What can international NGOs learn from the co-op way?

Members of purchasing co-ops and representatives of non-governmental organisations met at the NCBA event to discuss the issue

Co-operators have been showing leaders of international non-governmental organisations (INGOs) how they can collaborate and share resources to achieve scale.

The benefits of the co-op purchasing model were explored during a session at the NCBA Impact Conference in Alexandria, Virginia, which was attended by leaders several INGOs.

Purchasing co-ops exist across different sectors in the US – notably ACE Hardware, True Value, Ocean Spray, Shoprite, Carpet One and Best Western. They enable organisations to collectively purchase inventory and share common services such as accounting, insurance, benefits, training, marketing and others.

Sam Worthington, chief executive of InterAction, said the world had become a better place also due to the work done by INGOs – but warned that fundamental forces are changing what international development means.

At the same time, NGOs face a number of challenges including a decline in support from the federal government, a drop in philanthropy and private sector actors entering the international development space.

Rosemary Mahoney, principal of Mahoney Consulting, said INGOs should collaborate and share costs for back-office expenses. She has been involved in the sector for 30 years, participating in international co-operative development projects and co-operative and nonprofit projects in the US.

Tom Dente, president and chief executive of Humentum, said the increasing pressures on INGOs meant it would be hard for them to carry on as normal, and advised them to focus on efficiencies.

Humentum was formed with the merger of InsideNGO, LINGOs, and Mango. InsideNGO had been set up by APVOFM and the Personnel Co-op, which joined together to form a new organisation. It combines the three organisations’ areas of expertise in learning, capacity building, and essential operations capabilities, delivering nearly 400 learning events a year.

“There are opportunities to share spaces, travel expenses or health benefits. If you are larger you have more purchasing power but if you are small you don’t,” said Mr Dente.

The NCBA panel looks at the issues of purchasing faced by INGOs

Bruce Carrozzi, divisional vice president, Retail Growth, True Value, shared the experience of his organisation, which was founded as a buying co-op to compete with bigger stores.
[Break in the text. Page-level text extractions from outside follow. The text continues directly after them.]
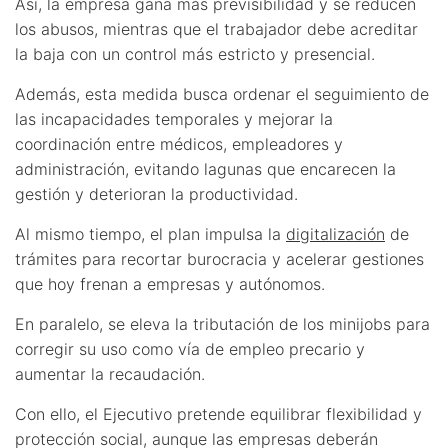
Así, la empresa gana más previsibilidad y se reducen
los abusos, mientras que el trabajador debe acreditar
la baja con un control más estricto y presencial.
Además, esta medida busca ordenar el seguimiento de
las incapacidades temporales y mejorar la
coordinación entre médicos, empleadores y
administración, evitando lagunas que encarecen la
gestión y deterioran la productividad.
Al mismo tiempo, el plan impulsa la
digitalización
de
trámites para recortar burocracia y acelerar gestiones
que hoy frenan a empresas y autónomos.
En paralelo, se eleva la tributación de los minijobs para
corregir su uso como vía de empleo precario y
aumentar la recaudación.
Con ello, el Ejecutivo pretende equilibrar flexibilidad y
protección social, aunque las empresas deberán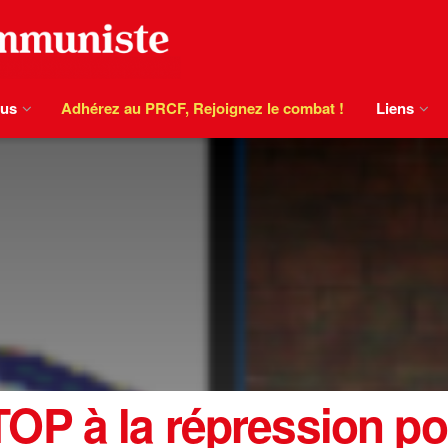
ous
Adhérez au PRCF, Rejoignez le combat !
Liens
P à la répression pol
One of the world’s largest member-owned co-operatives, True Value operates in 58 countries with more than 4,000 retail locations, 13 regional distribution centres and 2,500 associates. In 1972 it set up Member Insurance to meet the insurance needs of its members. The company grew rapidly and as the cost was getting out of hand, they offered three competitors a membership into the True Value Programme. The company acts as a separate organisation with each co-op represented on it.
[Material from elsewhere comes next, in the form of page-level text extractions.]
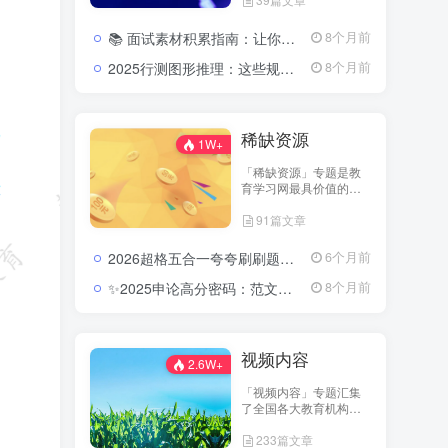
机构与名师团队的优质
内容，包括历年真题、
📚 面试素材积累指南：让你的答案瞬间有厚度、有高度2026公务员面试素材积累：高频热点与表达技巧
8个月前
考点讲义、笔记汇编、
复习计划表等，全站免
2025行测图形推理：这些规律一抓就准，分数直线上升2025公务员行测图形推理考点分析与实战模拟视频教程
8个月前
费开放下载。 无论你是
备考教师资格、公务
员、省考，还是事业单
位考试，都能在这里找
稀缺资源
到高质量的资料资源，
1W+
帮助你在备考路上实现
「稀缺资源」专题是教
“零成本高效率”的学习体
育学习网最具价值的资
验。 我们相信——知识
料库之一，专注收录各
的传播不应设限，学习
91篇文章
类珍稀、高质量的考试
的起点从免费开始。
资源。这里包含名师团
队内部讲义、历年未公
2026超格五合一夸夸刷刷题营：把行测申论的每个模块都刷成你的得分习惯2026超格行测申论五合一夸夸刷刷题营资源
6个月前
开真题、预测密卷、实
战笔记等，全部内容经
✨2025申论高分密码：范文模板与规范词的系统进阶路径(含半月谈内部资料多份)2025公务员申论范文及模板合集
8个月前
过严格筛选与分类整
理。 这些资料往往具有
高针对性与高命中率，
可为考生提供更深层次
视频内容
的复习指导与应试策略
2.6W+
参考。 在这里，你可以
「视频内容」专题汇集
探索到他人无法轻易获
了全国各大教育机构的
取的核心学习资料，让
核心视频课程，包括系
你的备考更具深度和方
233篇文章
统班、冲刺班、专项突
向感。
Similarly, the Washington Interfaith Network established Community Purchasing Alliance, a purchasing co-op designed to help them save money on insurance, electricity and security.
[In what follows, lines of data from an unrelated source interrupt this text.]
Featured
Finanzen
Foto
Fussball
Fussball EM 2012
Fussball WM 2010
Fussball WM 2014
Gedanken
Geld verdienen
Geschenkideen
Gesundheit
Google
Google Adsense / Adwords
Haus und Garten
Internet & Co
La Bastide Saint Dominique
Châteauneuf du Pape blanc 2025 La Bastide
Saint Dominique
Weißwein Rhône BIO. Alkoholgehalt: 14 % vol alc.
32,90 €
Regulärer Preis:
“This co-op was formed out of an economic need in response to the recession of 2008-2009,” said Paul Hazen, executive director, U.S. Overseas Cooperative Development Council and president of the Community Purchasing Alliance.

The organisation realised utility expenses were a very significant portion of its members’ operating budgets and decided to facilitate a bulk purchasing effort. Twelve congregations purchased electricity together in 2011 and saved nearly $100,000. Two years later they conducted a feasibility study to explore the idea of becoming a self-sustaining purchasing co-operative. In 2014 CPA was officially incorporated as a co-op.

Panellists agreed that bringing together multiple organisations is not without difficulties. Tom Dente noted that they would have to agree on minimal standards for all INGOs. Mr Hazen pointed out that some organisations might be using different systems and technologies, which they might be reluctant to abandon just so they can use a common platform.

“The co-op allows you to have a level of specialisation that you don’t have on your own,” agreed Ms Mahoney. She added that the co-op would have to have some sort of audit function, just as individual organisations have in their in-house compliance.

What is needed to take the project off the ground? A key factor in making Community Purchasing Alliance a success was, said Mr Hazen, the high level of trust of all groups part of the Washington Interfaith Network – so that “people were keen to share information about their contracts”.

He added that new partners brought on board, as well as leaders, should share a vision. “We never go with the lowest price – sometimes maybe they are not paying employers a right wage or don’t recycle,” he said.

Another challenge is to maintain a personal relationship with members once the co-op scales up. “We had to use different types of technology, like remote meetings and webinars. We use the website for that type of interaction,” he added.

Mr Hazel believes the model could be applied to international development. “If we are doing that then we have more time for implementing programmes rather than spending it on negotiating contracts,” he argued.